Your assignment
Word for word, restate the lines from the one holding "Используя сайт (включая" through the last line of the material below, and leave every picture out.

Supplied data
************
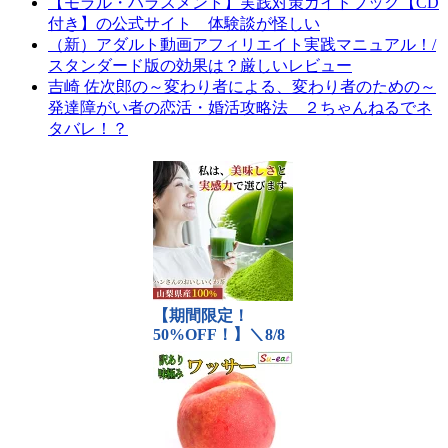
【モラル・ハラスメント】実践対策ガイドブック【CD
付き】の公式サイト 体験談が怪しい
（新）アダルト動画アフィリエイト実践マニュアル！/
スタンダード版の効果は？厳しいレビュー
吉崎 佐次郎の～変わり者による、変わり者のための～
発達障がい者の恋活・婚活攻略法 ２ちゃんねるでネ
タバレ！？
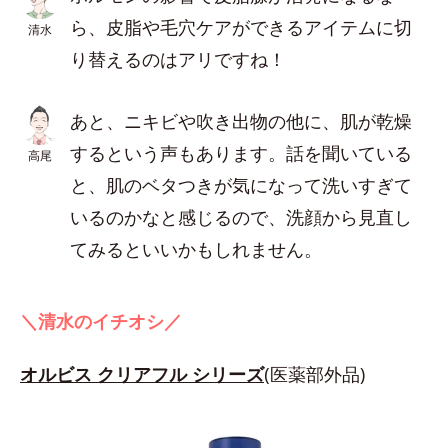
ら、皮脂や毛穴ケアができるアイテムに切
清水
り替えるのはアリですね！
あと、ニキビや吹き出物の他に、肌が乾燥
するという声もあります。話を聞いている
高尾
と、肌のベタつきが気になって洗いすぎて
いるのかなと感じるので、洗顔から見直し
てみるといいかもしれません。
＼清水のイチオシ／
オルビス クリアフル シリーズ
(医薬部外品)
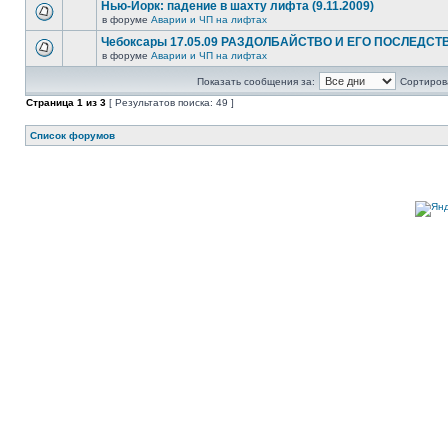
Нью-Йорк: падение в шахту лифта (9.11.2009)
в форуме
Аварии и ЧП на лифтах
Чебоксары 17.05.09 РАЗДОЛБАЙСТВО И ЕГО ПОСЛЕДСТ
в форуме
Аварии и ЧП на лифтах
Показать сообщения за:
Сортирова
Страница
1
из
3
[ Результатов поиска: 49 ]
Список форумов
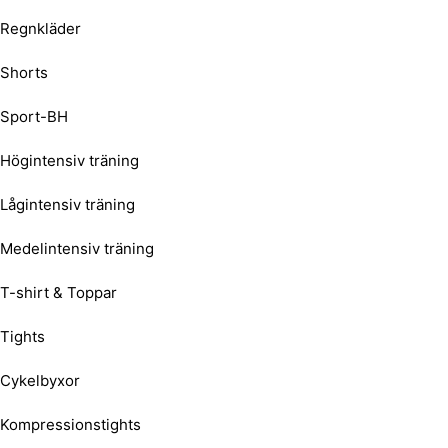
Regnkläder
Shorts
Sport-BH
Högintensiv träning
Lågintensiv träning
Medelintensiv träning
T-shirt & Toppar
Tights
Cykelbyxor
Kompressionstights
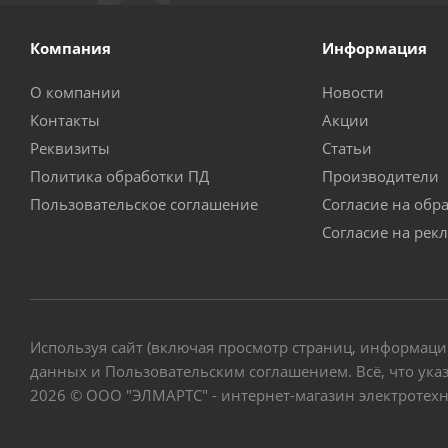
Компания
Информация
О компании
Новости
Контакты
Акции
Реквизиты
Статьи
Политика обработки ПД
Производители
Пользовательское соглашение
Согласие на обр
Согласие на рек
Используя сайт (включая просмотр страниц, информаци
данных и Пользовательским соглашением. Всё, что указ
2026 © ООО "ЭЛМАРТС" - интернет-магазин электротех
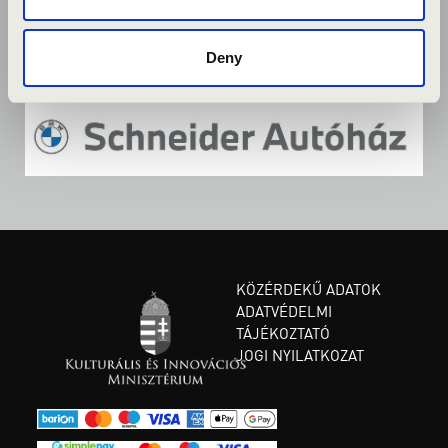
Deny
KÖZÉRDEKŰ ADATOK
ADATVÉDELMI
TÁJÉKOZTATÓ
JOGI NYILATKOZAT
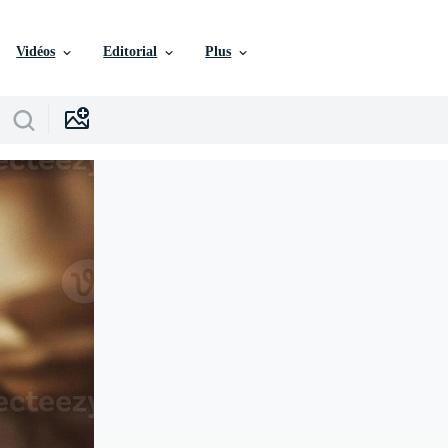
Vidéos
Editorial
Plus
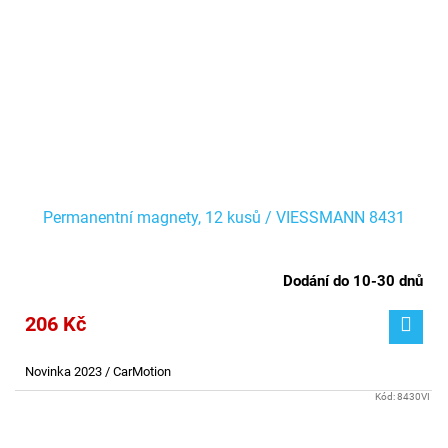
Permanentní magnety, 12 kusů / VIESSMANN 8431
Dodání do 10-30 dnů
206 Kč
Novinka 2023 / CarMotion
Kód:
8430VI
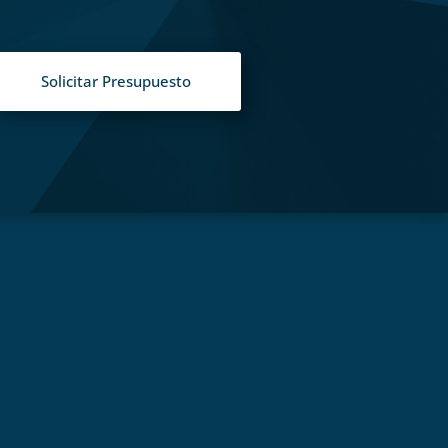
Solicitar Presupuesto
S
************
Solution to the problem
Используя сайт (включая просмотр страниц, информаци
данных и Пользовательским соглашением. Всё, что указ
2026 © ООО "ЭЛМАРТС" - интернет-магазин электротех
Deny
KÖZÉRDEKŰ ADATOK
ADATVÉDELMI
TÁJÉKOZTATÓ
JOGI NYILATKOZAT
Vidéos
Editorial
Plus
Permanentní magnety, 12 kusů / VIESSMANN 8431
Dodání do 10-30 dnů
206 Kč
Novinka 2023 / CarMotion
Kód:
8430VI
Solicitar Presupuesto
S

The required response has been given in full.